Access token used for Service Extension no longer accessible from REST API

Hi,

we use Slack extensions on more than a hundred Pagerduty services and up to now were managing them using the method described here:

We used this method through the Terraform Pagerduty provider as described here: https://github.com/terraform-providers/terraform-provider-pagerduty/issues/94#issuecomment-449075707

The issue is this does not seem to be working any more since yesterday as the token is now redacted from the REST API responses:

From the terraform point of view, this triggers permanent diff:

# terraform plan

  # module.pagerduty.pagerduty_extension.slack_nbh["MyService103"] will be updated in-place
  ~ resource "pagerduty_extension" "slack_nbh" {
      ~ config            = jsonencode(
          ~ {
              ~ access_token     = "redacted" -> "xoxp-******-******-******-******"
                bot              = {
                    bot_user_id = "U******1"
                }
                enterprise_id    = null
                incoming_webhook = {
                    channel           = "#fr-******-pagerduty"
                    channel_id        = "C******X"
                    configuration_url = "https://******.slack.com/services/******"
                    url               = "https://hooks.slack.com/services/******/******/******"
                }
                notify_types     = {
                    acknowledge = false
                    annotate    = true
                    assignments = false
                    escalate    = true
                    resolve     = false
                    trigger     = true
                }
                ok               = true
                referer          = "https://******.pagerduty.com/services/******/integrations"
                scope            = "identify,bot,commands,incoming-webhook,channels:read,groups:read,im:read,team:read,users:read,users:read.email,channels:write,chat:write:user,chat:write:bot,groups:write"
                team_id          = "T******Y"
                team_name        = "******"
                urgency          = {
                    high = true
                    low  = true
                }
                user_id          = "U******6"
            }
        )
        extension_objects = [
            "P******7",
        ]
        extension_schema  = "P******R"
        id                = "P******P"
        name              = "MyService103 - #fr-******-pagerduty in ******.slack.com"
    }

Plan: 0 to add, 103 to change, 0 to destroy.

Sadly, all our Slack V2 extensions that shared a previously valid access_token stopped working all at once and we cannot re-authorize them through the API.

Is there any other known method to retrieve an access token?

Alright, the new method to retrieve this access token is during the OAuth re-authentication phase in an actual browser:

  1. In Firefox, browse to a service integrations page, e.g. https://******.pagerduty.com/services/P*****C/integrations,
  2. On a Slack V2 extension, open the drop down menu by clicking the gear icon,
  3. Click Re-authorize,
  4. Open the Developer Tools with F12,
  5. Execute this in the Developer Tools Console: document.body.getElementsByTagName("script")[1].text
  6. Extract the token value from the text, it should look like xoxs-************-************-************-****************************************************************
  7. Select the target Slack channel and click Allow.
2 Likes

I ran into the exact same problem.

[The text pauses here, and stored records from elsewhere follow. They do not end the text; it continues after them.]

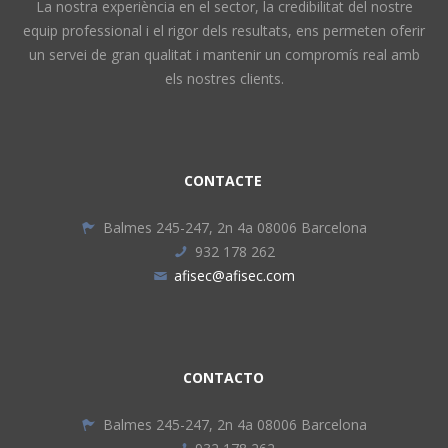
La nostra experiència en el sector, la credibilitat del nostre
equip professional i el rigor dels resultats, ens permeten oferir
un servei de gran qualitat i mantenir un compromís real amb
els nostres clients.
CONTACTE
Balmes 245-247, 2n 4a 08006 Barcelona
932 178 262
afisec@afisec.com
CONTACTO
Balmes 245-247, 2n 4a 08006 Barcelona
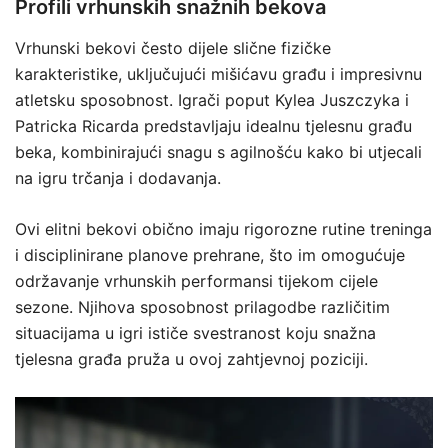
Profili vrhunskih snažnih bekova
Vrhunski bekovi često dijele slične fizičke
karakteristike, uključujući mišićavu građu i impresivnu
atletsku sposobnost. Igrači poput Kylea Juszczyka i
Patricka Ricarda predstavljaju idealnu tjelesnu građu
beka, kombinirajući snagu s agilnošću kako bi utjecali
na igru trčanja i dodavanja.
Ovi elitni bekovi obično imaju rigorozne rutine treninga
i disciplinirane planove prehrane, što im omogućuje
održavanje vrhunskih performansi tijekom cijele
sezone. Njihova sposobnost prilagodbe različitim
situacijama u igri ističe svestranost koju snažna
tjelesna građa pruža u ovoj zahtjevnoj poziciji.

What should be done with the xoxs token then?

I mean, did you find a way to use this new token to re-authorize all the extensions using the API/Terraform?

Thanks a lot for posting this. It’s very helpful.

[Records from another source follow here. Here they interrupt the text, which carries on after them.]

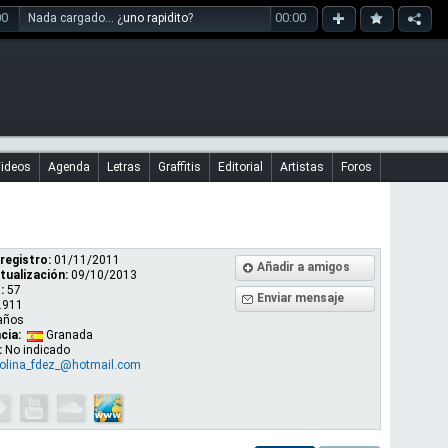
00
00:00
Nada cargado... ¿
uno rapidito
?
ideos
Agenda
Letras
Graffitis
Editorial
Artistas
Foros
registro:
01/11/2011
Añadir a amigos
tualización:
09/10/2013
:
57
Enviar mensaje
.911
años
cia:
Granada
:
No indicado
rolina_fdez_@hotmail.com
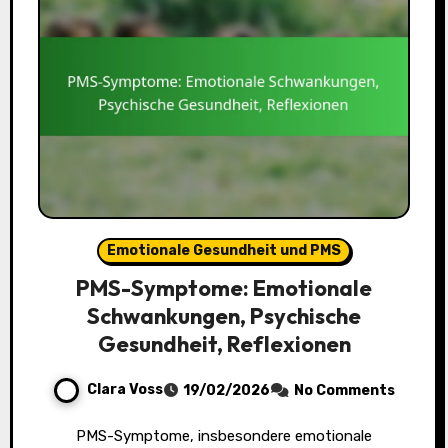
Emotionale Gesundheit und PMS
PMS-Symptome: Emotionale
Schwankungen, Psychische
Gesundheit, Reflexionen
Clara Voss
19/02/2026
No Comments
PMS-Symptome, insbesondere emotionale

My understanding is that you should replace “access_token” with the new “xoxs-*” token inside the config section, but I couldn’t get it to work myself.

We have faced exactly the same issue on Feb 6th, I have manually re-authorised extension for one of the services while getting new token. However, when I use that token as “access_token” to propagate config via Terraform for other services it gets applied successfully, but not Slack alerts are created when incident is triggered.

Obscuring “access_token” value makes it very difficult to troubleshoot any further, so help will be much appreciated.

Thanks.

Hello all,

Thank you for bringing this to our attention! If you haven’t already, could you open tickets with us in Support by emailing support@pagerduty.com and referencing this community post?

We’re happy to investigate here!

Nick - Support

Please see #240748. Many thanks.

When I tried on Feb 7th, it worked for some but not all, so I ended up re-authorizing all slack extensions by hand as I was leaving for a one week vacation.

Got the information something was fixed by Pagerduty engineering team during my vacation (ticket #240113).

I’m planning to perform more tests soon.

One thing to expect with terraform for now until some better solution is implemented is permanent diff as the token is redacted.